Position HIPAA inside a broader privacy and security strategy. Start with a data inventory that maps PHI and health-adjacent data, including data shared with Business Associates. Align governance, risk, and compliance so HIPAA controls interlock with state privacy laws and FTC expectations.

Operational best practices

• Run a living risk analysis; track remediation with owners, deadlines, and metrics.
• Apply zero-trust access, multifactor authentication, encryption in transit and at rest, and rigorous logging.
• Minimize data, de-identify where feasible, and segregate production from analytics environments.
• Harden vendor oversight with BAAs, security questionnaires, and right-to-audit clauses.
• Exercise your incident response plan; test backups and practice breach decision-making.
• Measure outcomes: access request turnaround, patch cadence, and mean time to detect/respond.

Conclusion

HIPAA coverage depends on who you are, why you hold the data, and how you protect it. By understanding Covered Entities, PHI scope, the Privacy Rule and Security Rule, and the limits of HIPAA, you can close gaps with state laws and risk controls and keep Health Plan Compliance on solid footing.

FAQs.

What types of entities are covered by HIPAA?

HIPAA covers health plans, health care clearinghouses, and health care providers that conduct standard electronic transactions, plus their Business Associates. Vendors become Business Associates when they handle PHI for a Covered Entity.

How does HIPAA define protected health information?

PHI is individually identifiable health information related to a person’s health, care, or payment, held or transmitted by a Covered Entity or Business Associate in any form. It includes identifiers that can reveal the individual; de-identified data is not PHI.

What health plans are excluded from HIPAA coverage?
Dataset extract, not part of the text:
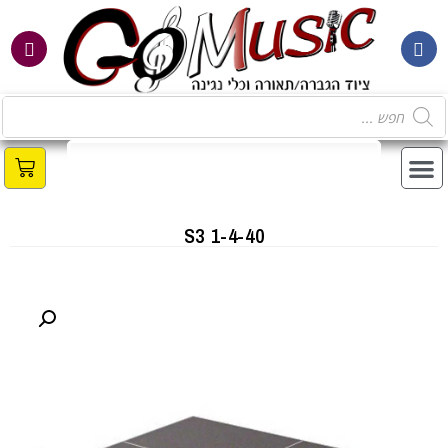
מ
S3 1-4-40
HIPAA generally excludes certain excepted benefits such as accident-only policies, disability income, workers’ compensation, automobile medical payment coverage, and some limited-scope dental or vision benefits when offered separately. On-site medical clinics are also typically excluded.

Are wellness programs subject to HIPAA regulations?
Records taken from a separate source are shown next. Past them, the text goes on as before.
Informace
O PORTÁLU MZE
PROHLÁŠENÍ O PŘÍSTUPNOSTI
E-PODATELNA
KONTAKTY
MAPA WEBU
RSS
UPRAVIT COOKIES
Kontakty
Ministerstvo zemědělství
Yes, when a wellness program is part of a group health plan or provides medical care (for example, biometric screenings or health coaching tied to plan incentives). Stand-alone programs that do not create or receive PHI for a plan may fall outside HIPAA, though other laws can still apply.

What are the privacy gaps outside HIPAA coverage?

Consumer health apps, wearables, direct-to-consumer testing, website trackers, and geolocation data often sit outside HIPAA unless a Covered Entity or Business Associate relationship exists. These areas may instead be governed by state privacy laws, the FTC Act, or contracts.